Even though we’re in a seemingly sustainable market rally, it’s important to remember that the uncertainties relating to the coronavirus are still alarmingly high. It seems like we’re out of the woods now, but a huge chunk of the gains posted over the past few weeks could still stand to be surrendered at the drop of a hat.
As such, investors should consider looking to less-vulnerable names to land a favourable risk/reward trade-off. By doing so, one’s portfolio can better hold its own should we be headed back to last month’s lows.
This piece will have a look at two severely battered TSX-traded securities that can improve your odds of scoring outsized returns without having to risk your shirt by trading the outcome of the coronavirus. Without further ado, consider Parkland Fuel (TSX:PKI) and Bank of Montreal (TSX:BMO)(NYSE:BMO), two deep-value stocks that I believe have a ridiculously wide margin of safety for long-term investors willing to hold for at least five years.
Canadian fuel retailer Parkland Fuel got thumped on the coronavirus outbreak. Volumes are expected to decline drastically, further M&A is likely to be paused, and the dividend is going to feel a bit of pressure. As a result, Parkland shares have crashed hard. Perhaps too hard, with shares nosediving nearly 60% from peak to trough.
Despite the high debt-to-equity ratio of 2.15, with $4.35 billion worth of total debt weighing down the balance sheet, I think the dividend is safe, even if COVID-19 drags on into year-end. The company has slashed its capital spending for 2020, with approximately $1 billion in liquidity to ride out the tough times ahead. Moreover, the company isn’t at high risk of breaching covenants, which bodes well for the health of the dividend.

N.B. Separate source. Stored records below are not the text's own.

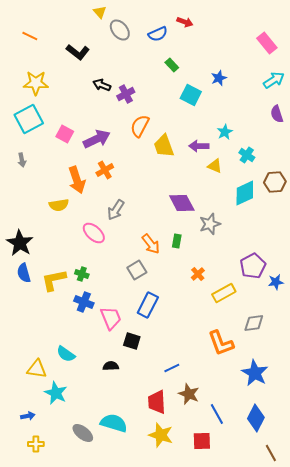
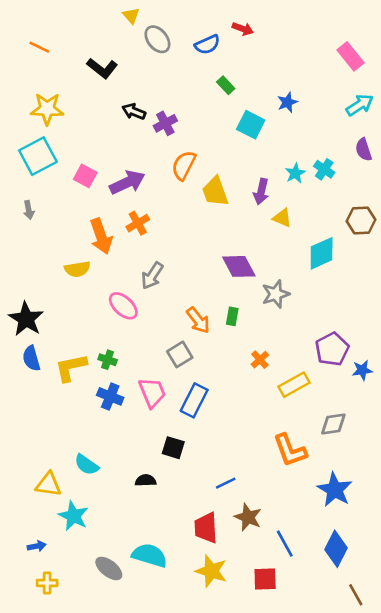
purple arrow: (199, 146) -> (261, 192), turned -78
cyan cross: (247, 155) -> (324, 169), moved
brown hexagon: (275, 182) -> (361, 220), moved
pink trapezoid: (111, 318) -> (152, 393), moved

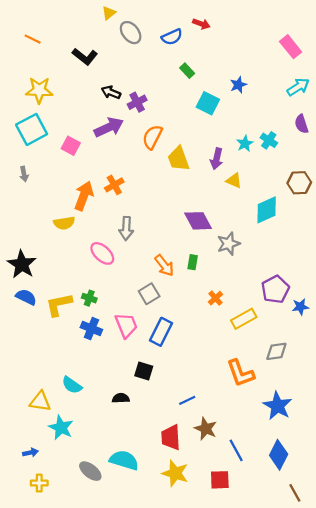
yellow triangle: (131, 16) -> (109, 13), turned 32
purple arrow: (127, 182) -> (109, 127), moved
orange arrow: (101, 236) -> (84, 196), turned -140
gray arrow: (152, 276) -> (126, 228), turned -30
blue semicircle: (31, 358) -> (26, 297), turned 132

Although the company isn’t as financially flexible as I’d like, thanks to the cost of recent acquisitions, I am a fan of the valuation, with shares currently trading at 2.15 times book and 6.1 times EV/EBITDA. The company has fallen under a considerable amount of pressure, but I expect a sharp rebound in the name as the long-term fundamentals are still very much intact.
Fellow Fool Matt Smith is a fan of Parkland at this juncture: “Parkland is in the enviable position of actively driving additional efficiencies from recent acquisitions, allowing it to organically boost profitability. Once the current crisis ends, Parkland will return to growth, causing its stock to rally significantly, emphasizing why now is the time to buy.”

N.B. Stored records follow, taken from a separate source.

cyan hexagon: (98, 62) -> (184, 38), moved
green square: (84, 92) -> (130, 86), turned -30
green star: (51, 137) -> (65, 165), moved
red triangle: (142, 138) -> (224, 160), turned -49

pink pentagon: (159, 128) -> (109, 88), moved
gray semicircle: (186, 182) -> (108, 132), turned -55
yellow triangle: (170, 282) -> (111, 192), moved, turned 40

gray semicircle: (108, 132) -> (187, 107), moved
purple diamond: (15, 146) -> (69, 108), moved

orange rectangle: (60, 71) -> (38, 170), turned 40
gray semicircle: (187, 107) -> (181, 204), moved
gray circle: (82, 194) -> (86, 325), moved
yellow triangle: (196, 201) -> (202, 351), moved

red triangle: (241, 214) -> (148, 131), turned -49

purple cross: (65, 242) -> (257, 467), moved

I think Smith is right on the money, and investors should seek to buy the depressed growth name now while the dividend yield is swollen at 4.2%.
Bank of Montreal
The axe may be coming to the dividends of the big U.S. banks amid these unprecedented times.
Bank of Montreal has a considerable amount of exposure to the ailing oil and gas sector, so naturally, one would expect to throw the Canadian bank into the mix of large-cap financial institutions that could suffer a dividend reduction.
Despite the seemingly insurmountable headwinds facing a name like BMO, it’s worth remembering that the old bank has been through far worse through the decades. And it kept its dividend intact through the worst of it. This time, I believe, will be no different.
BMO is a very well-capitalized Canadian bank — so much so such that the soured loans that are on the horizon will be manageable and won’t jeopardize the company’s remarkable multi-decade dividend payment streak. Given the low payout ratio and ample liquidity, I wouldn’t be surprised to see BMO “bribe” its investors with yet another dividend hike in the midst of the chaos.
While BMO could stand to face substantial downside as provisions continue to mount, I think the risk/reward trade-off is highly favourable for those looking to lock in a handsome (and safe) dividend amid these tough times. The stock currently trades at 0.98 times book, making the 6.1%-yielding bank a generational bargain for income investors.